Cuando el miedo gobierna

En Colombia, el miedo no es solo una emoción individual: es una atmósfera colectiva que condiciona la vida cotidiana, moldea las decisiones públicas y debilita la cohesión social. No es el miedo abstracto de las encuestas; es el que se cuela en la rutina: en la forma en que los ciudadanos transitan la ciudad, en el silencio que se impone en ciertos territorios, en la desconfianza con la que se percibe a la institucionalidad.

Este miedo opera de manera silenciosa, pero sostenida. Paraliza la denuncia, distorsiona la percepción del riesgo, favorece la estigmatización y refuerza las barreras sociales. Y, sobre todo, debilita el vínculo entre el ciudadano y el Estado. Porque cuando la gente no confía en que las instituciones la van a proteger, busca formas alternativas de protección o simplemente se retrae, se aísla, se adapta. Se acostumbra.

Ahí es donde la desconfianza institucional deja de ser un indicador de opinión y se convierte en un problema estructural de seguridad. La ausencia de respuestas eficaces, la lentitud de la justicia, la incapacidad de prevenir, proteger o reparar, erosionan la idea de autoridad legítima. La consecuencia no es solo el debilitamiento del Estado: es el deterioro de los mecanismos de convivencia. Si los conflictos no se tramitan por vías institucionales, los ciudadanos recurren a las vías de hecho. Si el ciudadano no cree en el juez o en el fiscal, terminará confiando en el actor armado, el combo o la regla informal.

La convivencia es una de las principales víctimas de esta desconfianza. En un contexto donde la amenaza parece permanente y la protección institucional intermitente, se rompen los lazos comunitarios, se multiplican los estigmas y se endurecen las formas de relación social. El miedo no solo produce silencio: produce distancia, prejuicio y fragmentación.

Y esto no es solo un problema de seguridad ciudadana. Es un riesgo para la democracia. Una sociedad con miedo tiende a replegarse, a renunciar a la deliberación y a aceptar formas de gobierno que prometen orden a cualquier costo. La democracia requiere confianza: en el otro, en las reglas, en las instituciones. Sin ella, el miedo ocupa su lugar.
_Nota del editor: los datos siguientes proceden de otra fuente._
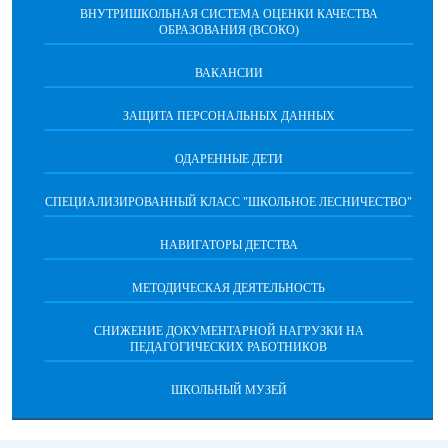
ВНУТРИШКОЛЬНАЯ СИСТЕМА ОЦЕНКИ КАЧЕСТВА
ОБРАЗОВАНИЯ (ВСОКО)
ВАКАНСИИ
ЗАЩИТА ПЕРСОНАЛЬНЫХ ДАННЫХ
ОДАРЕННЫЕ ДЕТИ
СПЕЦИАЛИЗИРОВАННЫЙ КЛАСС "ШКОЛЬНОЕ ЛЕСНИЧЕСТВО"
НАВИГАТОРЫ ДЕТСТВА
МЕТОДИЧЕСКАЯ ДЕЯТЕЛЬНОСТЬ
СНИЖЕНИЕ ДОКУМЕНТАРНОЙ НАГРУЗКИ НА
ПЕДАГОГИЧЕСКИХ РАБОТНИКОВ
ШКОЛЬНЫЙ МУЗЕЙ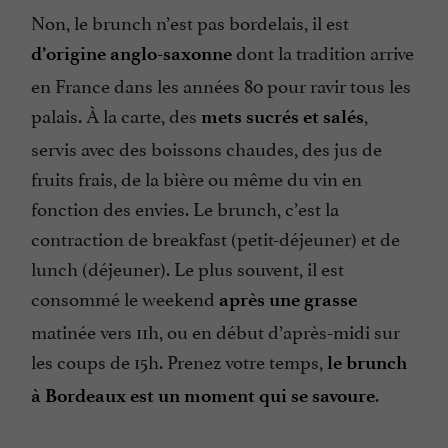
Non, le brunch n’est pas bordelais, il est
dont la tradition arrive
d’origine anglo-saxonne
en France dans les années 80 pour ravir tous les
palais. À la carte, des
,
mets sucrés et salés
servis avec des boissons chaudes, des jus de
fruits frais, de la bière ou même du vin en
fonction des envies. Le brunch, c’est la
contraction de breakfast (petit-déjeuner) et de
lunch (déjeuner). Le plus souvent, il est
consommé le weekend
après une grasse
matinée vers 11h, ou en début d’après-midi sur
les coups de 15h. Prenez votre temps,
le brunch
.
à Bordeaux est un moment qui se savoure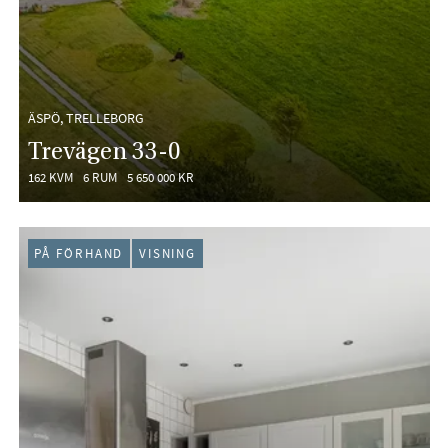
ÄSPÖ, TRELLEBORG
Trevägen 33-0
162 KVM
6 RUM
5 650 000 KR
PÅ FÖRHAND
VISNING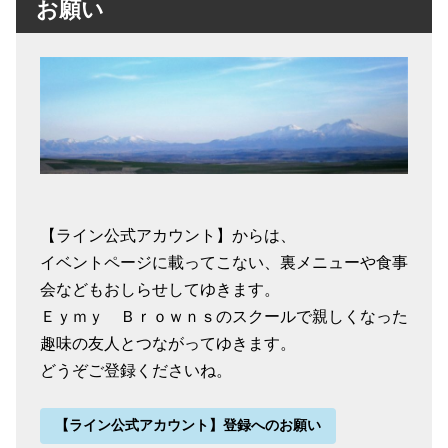
お願い
【ライン公式アカウント】からは、
イベントページに載ってこない、裏メニューや食事
会などもおしらせしてゆきます。
Ｅｙｍｙ Ｂｒｏｗｎｓのスクールで親しくなった
趣味の友人とつながってゆきます。
どうぞご登録くださいね。
【ライン公式アカウント】登録へのお願い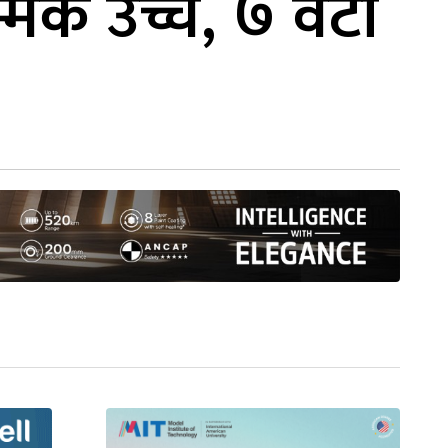
्मकै उच्च, ७ वटा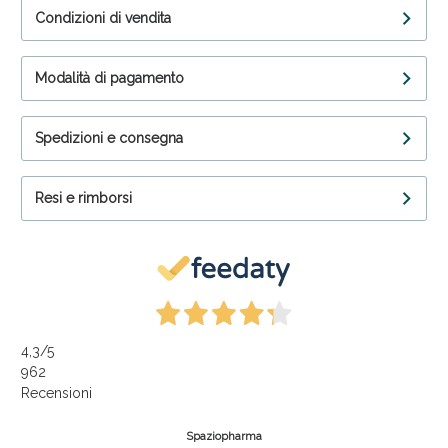
Condizioni di vendita
Modalità di pagamento
Spedizioni e consegna
Resi e rimborsi
4,3
/5
962
Recensioni
Spaziopharma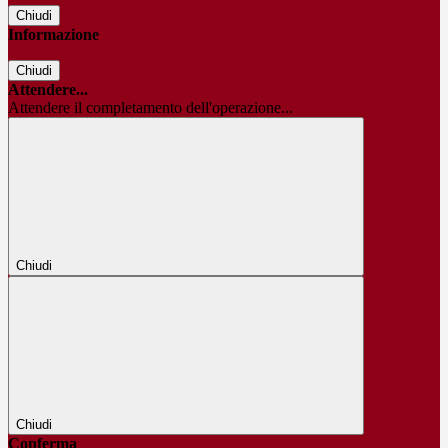
Chiudi
Informazione
Chiudi
Attendere...
Attendere il completamento dell'operazione...
Chiudi
Chiudi
Conferma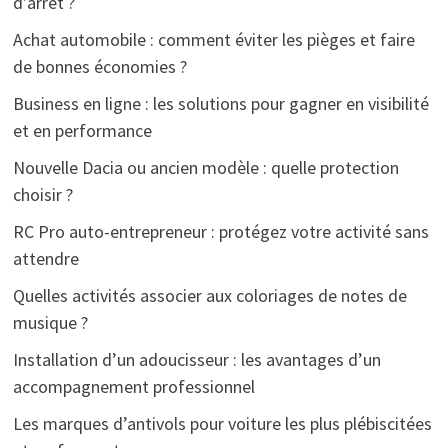
d’arrêt ?
Achat automobile : comment éviter les pièges et faire
de bonnes économies ?
Business en ligne : les solutions pour gagner en visibilité
et en performance
Nouvelle Dacia ou ancien modèle : quelle protection
choisir ?
RC Pro auto-entrepreneur : protégez votre activité sans
attendre
Quelles activités associer aux coloriages de notes de
musique ?
Installation d’un adoucisseur : les avantages d’un
accompagnement professionnel
Les marques d’antivols pour voiture les plus plébiscitées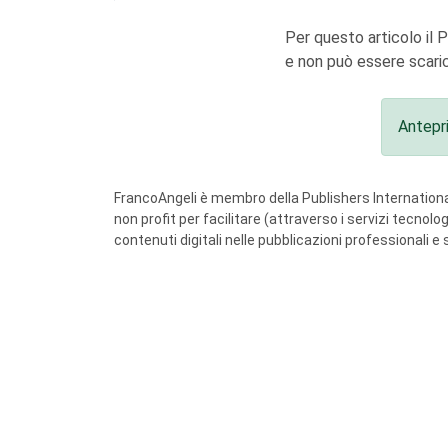
Per questo articolo il 
e non può essere scaric
Antepr
FrancoAngeli è membro della Publishers International
non profit per facilitare (attraverso i servizi tecnol
contenuti digitali nelle pubblicazioni professionali e 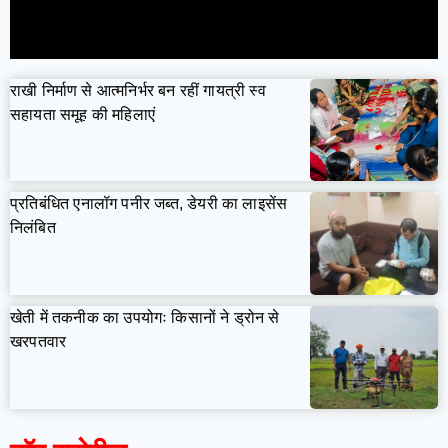
राखी निर्माण से आत्मनिर्भर बन रहीं गायत्री स्व
सहायता समूह की महिलाएं
प्रतिबंधित एनालॉग पनीर जब्त, डेयरी का लाइसेंस
निलंबित
खेती में तकनीक का उपयोगः किसानों ने ड्रोन से
खरपतवार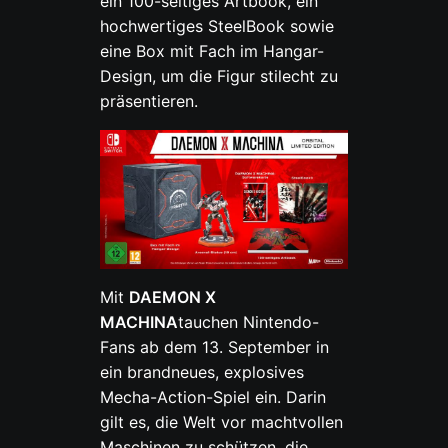
ein 100-seitiges Artbook, ein
hochwertiges SteelBook sowie
eine Box mit Fach im Hangar-
Design, um die Figur stilecht zu
präsentieren.
Mit
DAEMON X
MACHINA
tauchen Nintendo-
Fans ab dem 13. September in
ein brandneues, explosives
Mecha-Action-Spiel ein. Darin
gilt es, die Welt vor machtvollen
Maschinen zu schützen, die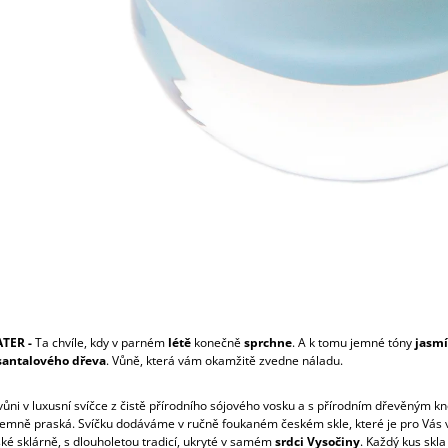
TER -
Ta chvíle, kdy v parném
létě
konečně
sprchne
. A k tomu jemné tóny
jasmí
 santalového dřeva
. Vůně, která vám okamžitě zvedne náladu.
 vůni v luxusní svíčce z čistě přírodního sójového vosku a s přírodním dřevěným k
íjemně praská. Svíčku dodáváme v ručně foukaném českém skle, které je pro Vás
ké sklárně, s dlouholetou tradicí, ukryté v samém
srdci Vysočiny
. Každý kus skla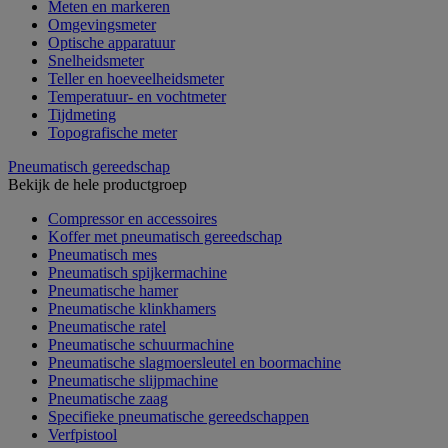
Meten en markeren
Omgevingsmeter
Optische apparatuur
Snelheidsmeter
Teller en hoeveelheidsmeter
Temperatuur- en vochtmeter
Tijdmeting
Topografische meter
Pneumatisch gereedschap
Bekijk de hele productgroep
Compressor en accessoires
Koffer met pneumatisch gereedschap
Pneumatisch mes
Pneumatisch spijkermachine
Pneumatische hamer
Pneumatische klinkhamers
Pneumatische ratel
Pneumatische schuurmachine
Pneumatische slagmoersleutel en boormachine
Pneumatische slijpmachine
Pneumatische zaag
Specifieke pneumatische gereedschappen
Verfpistool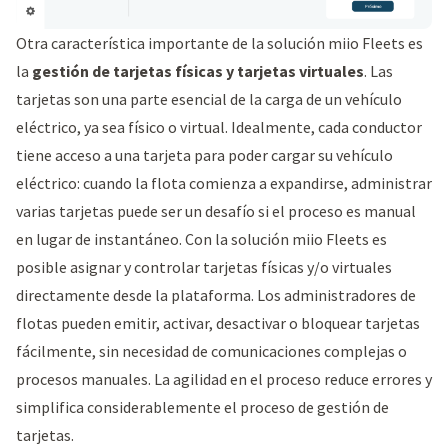
Otra característica importante de la solución miio Fleets es
la
gestión de tarjetas físicas y tarjetas virtuales
. Las
tarjetas son una parte esencial de la carga de un vehículo
eléctrico, ya sea físico o virtual. Idealmente, cada conductor
tiene acceso a una tarjeta para poder cargar su vehículo
eléctrico: cuando la flota comienza a expandirse, administrar
varias tarjetas puede ser un desafío si el proceso es manual
en lugar de instantáneo. Con la solución miio Fleets es
posible asignar y controlar tarjetas físicas y/o virtuales
directamente desde la plataforma. Los administradores de
flotas pueden emitir, activar, desactivar o bloquear tarjetas
fácilmente, sin necesidad de comunicaciones complejas o
procesos manuales. La agilidad en el proceso reduce errores y
simplifica considerablemente el proceso de gestión de
tarjetas.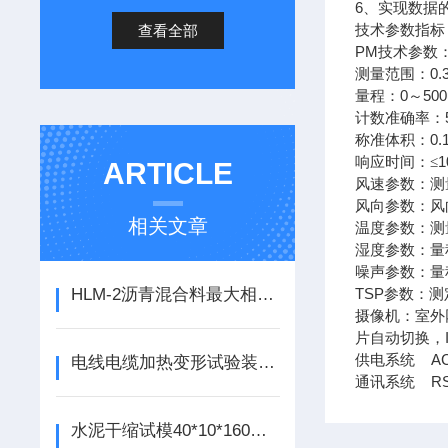
6
、实现数据
查看全部
技术参数指标
PM
技术参数
0.
测量范围：
0
500
量程：
～
计数准确率：
0.
称准体积：
1
响应时间：≤
ARTICLE
风速参数：测
风向参数：风
相关文章
温度参数：测
湿度参数：量
噪声参数：量
HLM-2沥青混合料最大相对密度仪 最大相对密度的使用说明
TSP
参数：测
摄像机：室外
片自动切换，
AC
供电系统
电线电缆加热变形试验装置如何使用
RS
通讯系统
水泥干缩试模40*10*160使用说明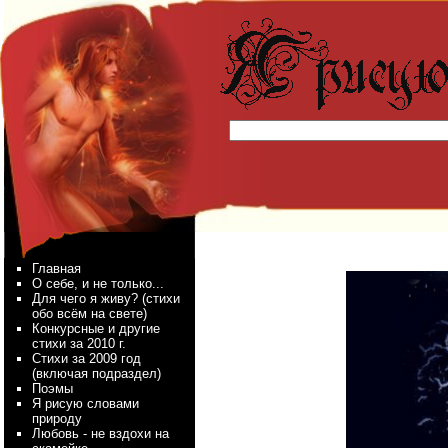
Главная
О себе, и не только...
Для чего я живу? (стихи
обо всём на свете)
Конкурсные и другие
стихи за 2010 г.
Стихи за 2009 год
(включая подраздел)
Поэмы
Я рисую словами
природу
Любовь - не вздохи на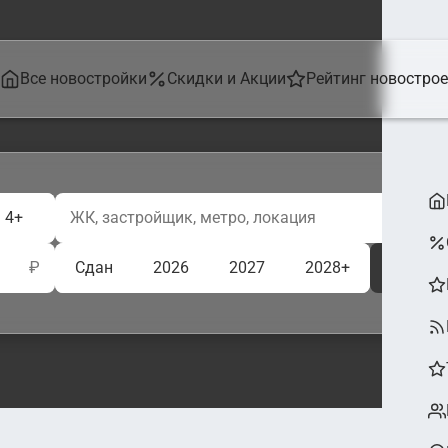
Все новостройки
Скидки и Акции
Рейтинг новостро
4+
₽
Сдан
2026
2027
2028+
Ещё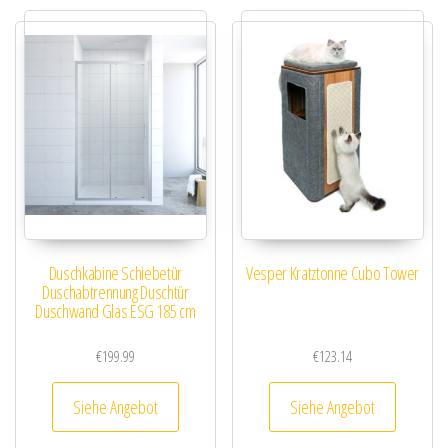
Duschkabine Schiebetür
Vesper Kratztonne Cubo Tower
Duschabtrennung Duschtür
Duschwand Glas ESG 185 cm
€
199.99
€
123.14
Siehe Angebot
Siehe Angebot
Recuperar la confianza es, entonces, un objetivo de primer orden. Pero no se logra solo con discursos. Requiere resultados tangibles, presencia estatal efectiva, instituciones accesibles y una narrativa política que convoque a la esperanza. Gobernar la seguridad no es gestionar el miedo: es desactivarlo. Y eso empieza por reconocer que, en demasiados lugares del país, el miedo gobierna.